*About this exercise*. Collect from the data below each line with "Regelung".

Data extracted from a collection
-*-

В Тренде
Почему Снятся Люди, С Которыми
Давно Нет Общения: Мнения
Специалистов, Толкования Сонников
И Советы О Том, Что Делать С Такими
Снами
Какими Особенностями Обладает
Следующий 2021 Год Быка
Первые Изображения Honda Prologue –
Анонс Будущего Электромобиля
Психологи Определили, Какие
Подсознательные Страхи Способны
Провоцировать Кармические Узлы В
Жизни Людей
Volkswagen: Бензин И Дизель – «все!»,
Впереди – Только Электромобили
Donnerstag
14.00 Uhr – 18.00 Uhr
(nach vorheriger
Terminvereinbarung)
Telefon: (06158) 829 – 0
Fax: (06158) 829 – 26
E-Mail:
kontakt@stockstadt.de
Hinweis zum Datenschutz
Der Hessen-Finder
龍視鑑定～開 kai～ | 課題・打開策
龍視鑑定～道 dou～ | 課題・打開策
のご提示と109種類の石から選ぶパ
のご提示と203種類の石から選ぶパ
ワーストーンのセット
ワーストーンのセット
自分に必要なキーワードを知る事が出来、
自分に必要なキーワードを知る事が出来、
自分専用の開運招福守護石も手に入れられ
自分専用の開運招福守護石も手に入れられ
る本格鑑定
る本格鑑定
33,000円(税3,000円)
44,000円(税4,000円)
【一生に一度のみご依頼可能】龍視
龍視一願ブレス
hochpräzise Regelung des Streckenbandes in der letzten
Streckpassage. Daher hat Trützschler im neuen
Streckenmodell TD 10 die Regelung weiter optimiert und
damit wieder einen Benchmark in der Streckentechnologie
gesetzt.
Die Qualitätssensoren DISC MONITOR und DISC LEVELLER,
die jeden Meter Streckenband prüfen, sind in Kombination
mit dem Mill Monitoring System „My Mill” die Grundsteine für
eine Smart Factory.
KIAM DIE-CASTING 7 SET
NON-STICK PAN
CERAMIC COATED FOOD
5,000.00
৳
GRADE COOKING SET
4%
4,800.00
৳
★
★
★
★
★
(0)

-*-

*Exercise solution*.
hochpräzise Regelung des Streckenbandes in der letzten
Streckenmodell TD 10 die Regelung weiter optimiert und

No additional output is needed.